令和8年度産一番茶におけるモガ茶及びリーフ茶生産への対応
世界的な粉末茶需要の中で、菊池地域では昨秋から粉末茶原料(モガ茶※1)の生産に着手し、今年5月には管内初となる一番茶でのモガ茶製造に取り組みました。茶葉原料の栽培方法や製造時の機械の設定値が秋期と異なるため、農業普及・振興課では茶工場を巡回して製造工程表を作成し、早い段階で生産者やJA菊池へ情報共有を図り、円滑にモガ茶を製造できる体制の構築に寄与しました。
また、従来のリーフ茶の製造においても、農家の相談に対し、栽培・製造方法についてきめ細やかに指導しました。さらに、4月24日の初入札会以降、入札状況や市場で評価されたサンプルを随時共有しました。
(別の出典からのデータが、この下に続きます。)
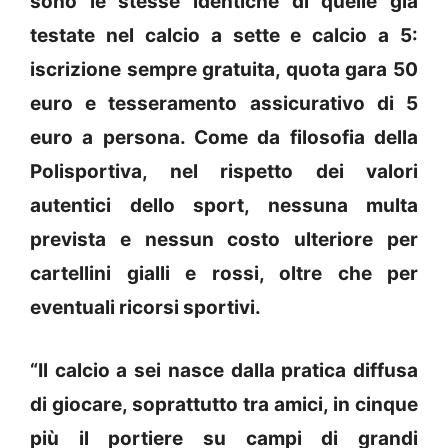
sono le stesse identiche di quelle già
testate nel calcio a sette e calcio a 5:
iscrizione sempre gratuita, quota gara 50
euro e tesseramento assicurativo di 5
euro a persona. Come da filosofia della
Polisportiva, nel rispetto dei valori
autentici dello sport, nessuna multa
prevista e nessun costo ulteriore per
cartellini gialli e rossi, oltre che per
eventuali ricorsi sportivi.
“Il calcio a sei nasce dalla pratica diffusa
di giocare, soprattutto tra amici, in cinque
più il portiere su campi di grandi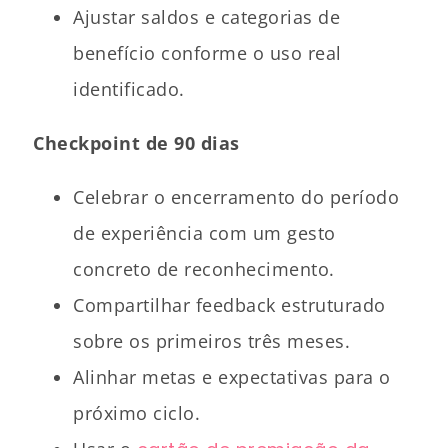
Ajustar saldos e categorias de
benefício conforme o uso real
identificado.
Checkpoint de 90 dias
Celebrar o encerramento do período
de experiência com um gesto
concreto de reconhecimento.
Compartilhar feedback estruturado
sobre os primeiros três meses.
Alinhar metas e expectativas para o
próximo ciclo.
特に指導機会が多かった管内のY氏の茶は、形状や味が市場で高く評価され、出物※2も含めて終始高値で販売されました。
市場での仕入れ競争の激化も追い風となり、5月21日時点の一番茶の販売実績は中間集計値ながら、すでに前年度の年間総売上の8割を超え、平均取引単価も約3,400円/kgと、前年同期比で約1.6倍の状況です(JA菊池情報提供)。販売額の増加により、産地の生産意欲が向上し、今後も積極的な茶の製造・出荷が見込まれます。
菊池地域では来年から碾茶※3の生産も始まる予定であり、産地は新たな展開の途上にあります。農業普及・振興課では、継続的に地域の茶業振興を支援してまいります。
※1モガ茶:従来の煎茶用の製茶ラインで茶葉を極力揉まずに乾燥させた粉末茶原料。
※2出物:茶の加工時に本茶(メインの茶葉)から選別された副産物。
※3碾茶:抹茶の原料。専用機械を使用。